The RACE workflow, developed on the basis of the RACE model, now enables the above aspects and the transfer of complex anatomical conditions of different patients into a teaching environment not only for microsurgical but also for general medical teaching. It is a departure from the Halstedian model of surgical teaching and addresses the anatomical variability of the human body and its challenges through realistic simulation. To date, patient specific anatomical variability has received initial attention in descriptive medical teaching37, less so in direct training and simulation of procedural skills. Wertz et al.38 introduced the element of “personalised medicine” to dental surgery education, where individual patients can be transformed into surgical training models by segmentation of the bony structure from preoperative CT scans. The RACE workflow now allows for additional soft tissue replication through direct surface scanning, providing an accurate simulation of the surgical site.

General medical training and surgical specialisation extend over a long period of time.
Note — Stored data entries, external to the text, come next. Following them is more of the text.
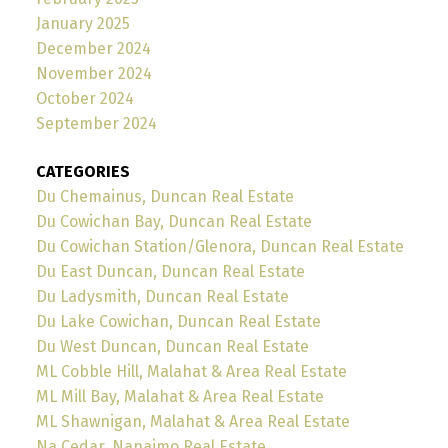
January 2025
December 2024
November 2024
October 2024
September 2024
CATEGORIES
Du Chemainus, Duncan Real Estate
Du Cowichan Bay, Duncan Real Estate
Du Cowichan Station/Glenora, Duncan Real Estate
Du East Duncan, Duncan Real Estate
Du Ladysmith, Duncan Real Estate
Du Lake Cowichan, Duncan Real Estate
Du West Duncan, Duncan Real Estate
ML Cobble Hill, Malahat & Area Real Estate
ML Mill Bay, Malahat & Area Real Estate
ML Shawnigan, Malahat & Area Real Estate
Na Cedar, Nanaimo Real Estate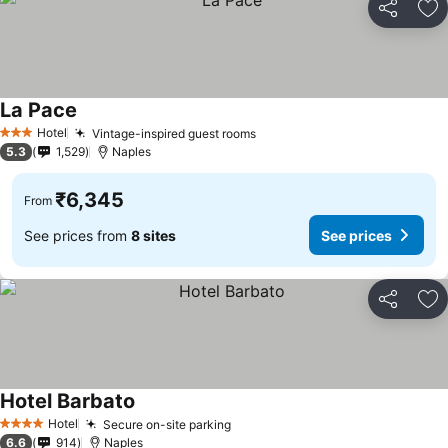
Share
Ad
La Pace
Hotel
Vintage-inspired guest rooms
3 Stars
5.3
1,529
Naples
₹6,345
From
See prices from
8 sites
See prices
Share
Ad
Hotel Barbato
Hotel
Secure on-site parking
4 Stars
6.6
914
Naples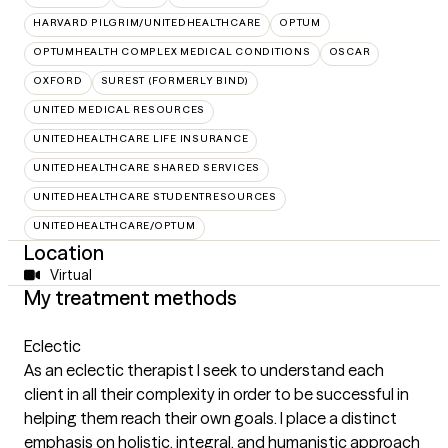
HARVARD PILGRIM/UNITEDHEALTHCARE
OPTUM
OPTUMHEALTH COMPLEX MEDICAL CONDITIONS
OSCAR
OXFORD
SUREST (FORMERLY BIND)
UNITED MEDICAL RESOURCES
UNITEDHEALTHCARE LIFE INSURANCE
UNITEDHEALTHCARE SHARED SERVICES
UNITEDHEALTHCARE STUDENTRESOURCES
UNITEDHEALTHCARE/OPTUM
Location
Virtual
My treatment methods
Eclectic
As an eclectic therapist I seek to understand each
client in all their complexity in order to be successful in
helping them reach their own goals. I place a distinct
emphasis on holistic, integral, and humanistic approach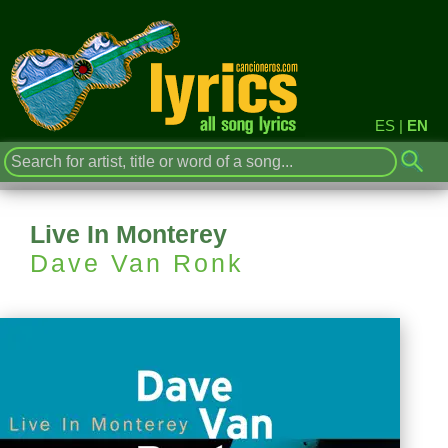
ES
|
EN
Live In Monterey
Dave Van Ronk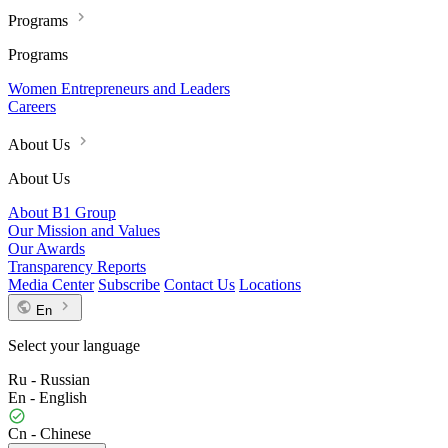
Programs
Programs
Women Entrepreneurs and Leaders
Careers
About Us
About Us
About B1 Group
Our Mission and Values
Our Awards
Transparency Reports
Media Center
Subscribe
Contact Us
Locations
En
Select your language
Ru - Russian
En - English
Cn - Chinese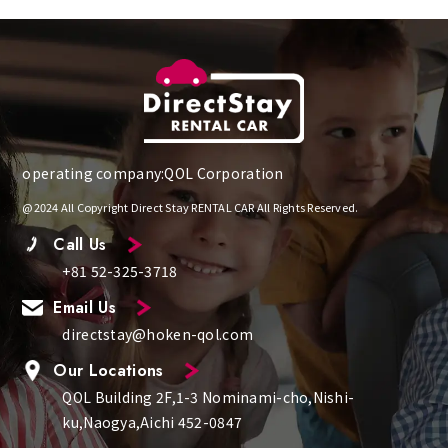
operating company:QOL Corporation
@2024 All Copyright Direct Stay RENTAL CAR All Rights Reserved.
Call Us
+81 52-325-3718
Email Us
directstay@hoken-qol.com
Our Locations
QOL Building 2F,1-3 Nominami-cho,Nishi-
ku,Naogya,Aichi 452-0847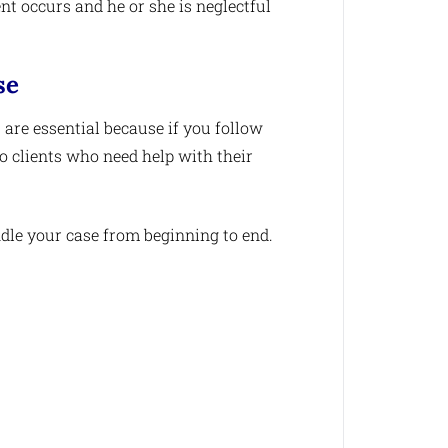
ent occurs and he or she is neglectful
se
 are essential because if you follow
to clients who need help with their
dle your case from beginning to end.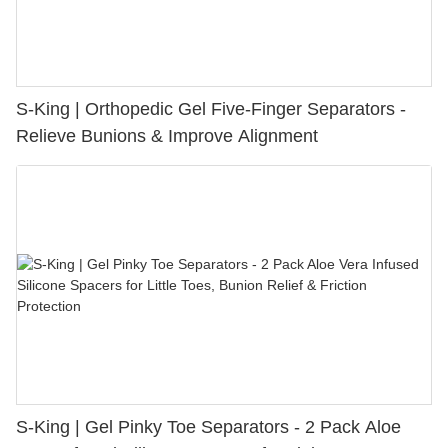
S-King | Orthopedic Gel Five-Finger Separators -
Relieve Bunions & Improve Alignment
S-King | Gel Pinky Toe Separators - 2 Pack Aloe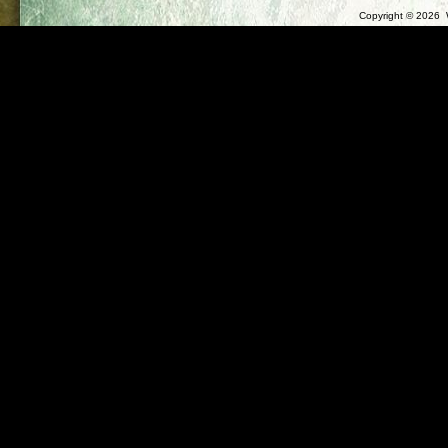
Copyright ©
2026 W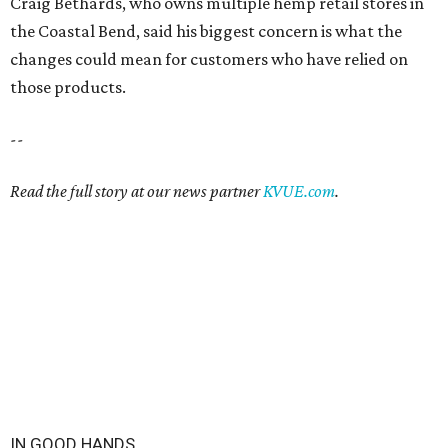
IN GOOD HANDS
3 San Antonio hospitals named
best in Texas by U.S. News
By Amber Heckler
Aug 4, 2026 | 3:30 pm
Methodist Hospital and Methodist Hospital Stone Oak were named the
best hospitals in San Antonio.
Photo courtesy of Methodist Hospital
Stone Oak
ethodist Hospital
and two more San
Research has shown that older adults, even when given much more time to practice, do not acquire procedural skills at a level of performance comparable to that of younger adults39. The RACE workflow helps to integrate microsurgical, surgical and general medical teaching at an early stage and thus efficiently into the daily training of students and residents. Interestingly, although not reaching the performance levels of their younger counterparts40,41, older subjects can achieve similar effects through repetition of trials, in turn enabled by the reusable and sustainable nature of the model.

For the first time in microsurgery training, we have created an economical and practical method of combining surgical practice and education through the 1:1 replication of surgical sites, including precise soft tissue surface detail and opportunities for realistic hand support and suturing. This was realised by leveraging modern 3D scanning and printing technology. The RACE workflow, developed and established on the basis on our microsurgical RACE model, can serve as a template for other surgical skills and medical disciplines.

Conclusion and outlook

The RACE model breaks with the Halstedian model of surgical education by realistically simulating the complex spatial-anatomical surgical environment in microsurgical training. The RACE workflow allows 1:1 transfer of surgical sites into the teaching environment and is applicable to various surgical specialties as well as general medical education. In addition to its sustainability, the RACE workflow allows for the transfer of variable surgical sites and different patients into the training situation, thus accommodating the anatomical diversity of our patient population. The model will be evaluated in future student and resident training using a competency-based assessment tool.